(Stored data entries)
•••

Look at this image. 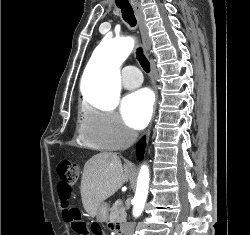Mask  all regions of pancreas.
<instances>
[{
  "label": "pancreas",
  "mask_w": 250,
  "mask_h": 235,
  "mask_svg": "<svg viewBox=\"0 0 250 235\" xmlns=\"http://www.w3.org/2000/svg\"><path fill=\"white\" fill-rule=\"evenodd\" d=\"M126 220V212L122 205V202L119 200L118 203H115L110 209V222L122 223Z\"/></svg>",
  "instance_id": "pancreas-1"
}]
</instances>
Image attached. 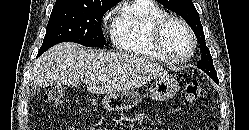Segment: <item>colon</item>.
Instances as JSON below:
<instances>
[{
	"label": "colon",
	"mask_w": 249,
	"mask_h": 130,
	"mask_svg": "<svg viewBox=\"0 0 249 130\" xmlns=\"http://www.w3.org/2000/svg\"><path fill=\"white\" fill-rule=\"evenodd\" d=\"M185 96L189 102L197 101L204 99L206 97V91L199 84L198 81H191L186 85ZM66 92L62 87H55L49 90L44 99L47 103L52 105L55 108H60L65 102ZM209 130H213V125H209ZM101 130V129H98Z\"/></svg>",
	"instance_id": "colon-1"
}]
</instances>
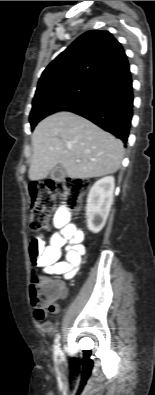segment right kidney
Wrapping results in <instances>:
<instances>
[{
	"instance_id": "ca27d5eb",
	"label": "right kidney",
	"mask_w": 155,
	"mask_h": 395,
	"mask_svg": "<svg viewBox=\"0 0 155 395\" xmlns=\"http://www.w3.org/2000/svg\"><path fill=\"white\" fill-rule=\"evenodd\" d=\"M113 176L101 178L91 187L86 205L87 227L98 233L104 227L113 203L115 186Z\"/></svg>"
}]
</instances>
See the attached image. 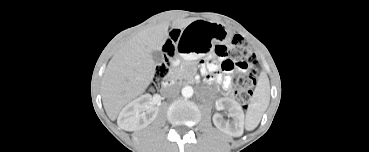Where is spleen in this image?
Instances as JSON below:
<instances>
[{
  "instance_id": "1",
  "label": "spleen",
  "mask_w": 369,
  "mask_h": 152,
  "mask_svg": "<svg viewBox=\"0 0 369 152\" xmlns=\"http://www.w3.org/2000/svg\"><path fill=\"white\" fill-rule=\"evenodd\" d=\"M268 81L263 79L261 88L256 92V98L252 101L248 111L247 129H254L260 122L262 113L267 109L268 105Z\"/></svg>"
}]
</instances>
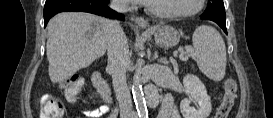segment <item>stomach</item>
I'll list each match as a JSON object with an SVG mask.
<instances>
[{
	"instance_id": "stomach-1",
	"label": "stomach",
	"mask_w": 273,
	"mask_h": 118,
	"mask_svg": "<svg viewBox=\"0 0 273 118\" xmlns=\"http://www.w3.org/2000/svg\"><path fill=\"white\" fill-rule=\"evenodd\" d=\"M155 43L162 48H171L180 41V34L172 26L158 25L151 28Z\"/></svg>"
}]
</instances>
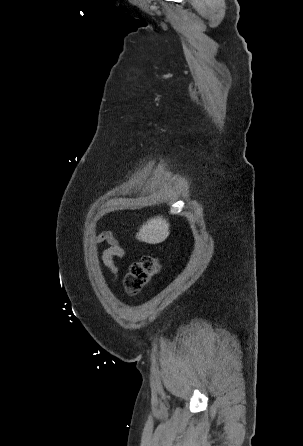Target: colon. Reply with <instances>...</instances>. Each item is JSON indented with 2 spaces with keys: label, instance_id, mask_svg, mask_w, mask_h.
<instances>
[{
  "label": "colon",
  "instance_id": "1",
  "mask_svg": "<svg viewBox=\"0 0 303 446\" xmlns=\"http://www.w3.org/2000/svg\"><path fill=\"white\" fill-rule=\"evenodd\" d=\"M160 262L152 256H144L130 265L125 277L127 291L134 295L160 271Z\"/></svg>",
  "mask_w": 303,
  "mask_h": 446
}]
</instances>
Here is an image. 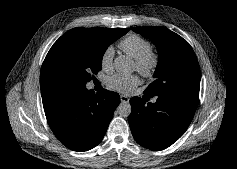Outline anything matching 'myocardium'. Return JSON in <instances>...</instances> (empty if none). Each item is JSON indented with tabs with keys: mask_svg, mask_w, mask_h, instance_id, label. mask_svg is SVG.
I'll return each mask as SVG.
<instances>
[{
	"mask_svg": "<svg viewBox=\"0 0 237 169\" xmlns=\"http://www.w3.org/2000/svg\"><path fill=\"white\" fill-rule=\"evenodd\" d=\"M136 70L143 76H150L158 65V54L149 50L147 53L135 59Z\"/></svg>",
	"mask_w": 237,
	"mask_h": 169,
	"instance_id": "f54148a6",
	"label": "myocardium"
}]
</instances>
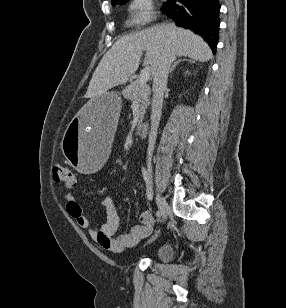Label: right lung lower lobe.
Masks as SVG:
<instances>
[{
    "mask_svg": "<svg viewBox=\"0 0 286 308\" xmlns=\"http://www.w3.org/2000/svg\"><path fill=\"white\" fill-rule=\"evenodd\" d=\"M176 0L167 1L162 10L180 27L195 31L203 37L215 53L218 43L219 10L218 0Z\"/></svg>",
    "mask_w": 286,
    "mask_h": 308,
    "instance_id": "obj_1",
    "label": "right lung lower lobe"
}]
</instances>
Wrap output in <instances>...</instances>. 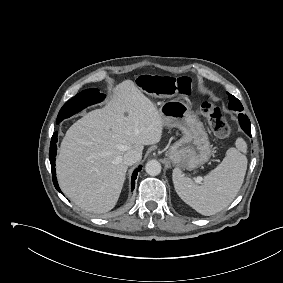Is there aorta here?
<instances>
[{
  "label": "aorta",
  "mask_w": 283,
  "mask_h": 283,
  "mask_svg": "<svg viewBox=\"0 0 283 283\" xmlns=\"http://www.w3.org/2000/svg\"><path fill=\"white\" fill-rule=\"evenodd\" d=\"M145 170L147 174L156 176L161 172V164L157 160H150L146 163Z\"/></svg>",
  "instance_id": "762f6f07"
}]
</instances>
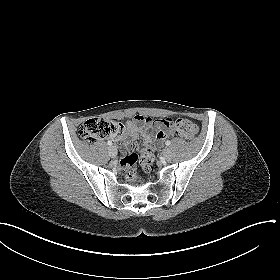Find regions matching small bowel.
<instances>
[{"label": "small bowel", "instance_id": "c3829d8e", "mask_svg": "<svg viewBox=\"0 0 280 280\" xmlns=\"http://www.w3.org/2000/svg\"><path fill=\"white\" fill-rule=\"evenodd\" d=\"M169 126L170 122L168 119L155 120L138 114L126 122L125 132L114 136V139L122 142L123 150H128L131 142L142 135L146 148L150 147L154 150L160 147L164 140L173 134ZM164 128L167 130H164ZM151 131H155L154 136L151 135Z\"/></svg>", "mask_w": 280, "mask_h": 280}]
</instances>
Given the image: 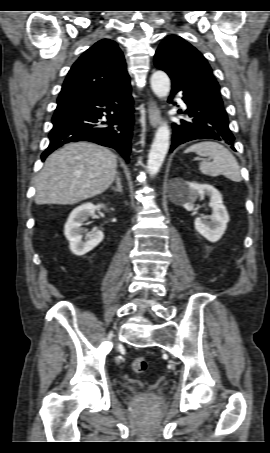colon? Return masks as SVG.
I'll use <instances>...</instances> for the list:
<instances>
[{
	"mask_svg": "<svg viewBox=\"0 0 270 453\" xmlns=\"http://www.w3.org/2000/svg\"><path fill=\"white\" fill-rule=\"evenodd\" d=\"M148 363L144 357H136L132 361V368L136 373H143L147 370Z\"/></svg>",
	"mask_w": 270,
	"mask_h": 453,
	"instance_id": "obj_1",
	"label": "colon"
}]
</instances>
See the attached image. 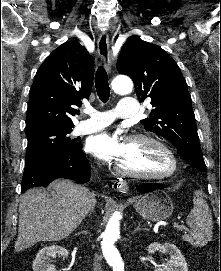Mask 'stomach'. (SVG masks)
<instances>
[{
    "instance_id": "0dacf381",
    "label": "stomach",
    "mask_w": 221,
    "mask_h": 271,
    "mask_svg": "<svg viewBox=\"0 0 221 271\" xmlns=\"http://www.w3.org/2000/svg\"><path fill=\"white\" fill-rule=\"evenodd\" d=\"M136 211L139 215L150 219V221H162L172 215L174 209L173 201L164 189H154L146 195H142L134 203Z\"/></svg>"
}]
</instances>
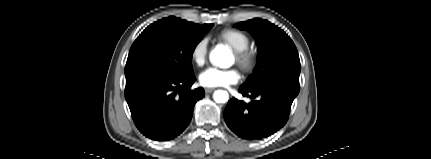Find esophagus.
<instances>
[{
    "label": "esophagus",
    "mask_w": 431,
    "mask_h": 159,
    "mask_svg": "<svg viewBox=\"0 0 431 159\" xmlns=\"http://www.w3.org/2000/svg\"><path fill=\"white\" fill-rule=\"evenodd\" d=\"M214 90V88H205L206 93H212Z\"/></svg>",
    "instance_id": "34e87169"
}]
</instances>
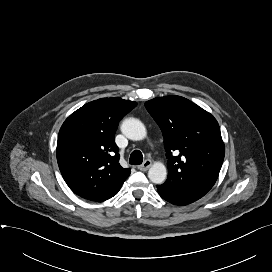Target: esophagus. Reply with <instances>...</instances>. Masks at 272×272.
I'll use <instances>...</instances> for the list:
<instances>
[{"instance_id":"1","label":"esophagus","mask_w":272,"mask_h":272,"mask_svg":"<svg viewBox=\"0 0 272 272\" xmlns=\"http://www.w3.org/2000/svg\"><path fill=\"white\" fill-rule=\"evenodd\" d=\"M152 165L151 160H145L142 165L138 166L141 171H147Z\"/></svg>"}]
</instances>
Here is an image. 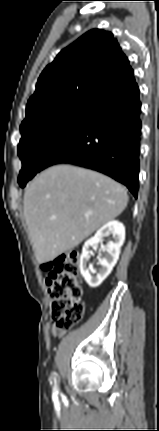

•••

■ Problem to solve: Once the line holding "Target: esophagus. Reply" is found, copy it and each later line exactly through the end of the data, leaving out the pictures.

■ Written response:
Target: esophagus. Reply with <instances>...</instances>. Masks at 272×272.
I'll use <instances>...</instances> for the list:
<instances>
[{"instance_id":"1","label":"esophagus","mask_w":272,"mask_h":272,"mask_svg":"<svg viewBox=\"0 0 272 272\" xmlns=\"http://www.w3.org/2000/svg\"><path fill=\"white\" fill-rule=\"evenodd\" d=\"M152 165L151 160H145L142 165L138 166L141 171H147Z\"/></svg>"}]
</instances>
Here is an image. 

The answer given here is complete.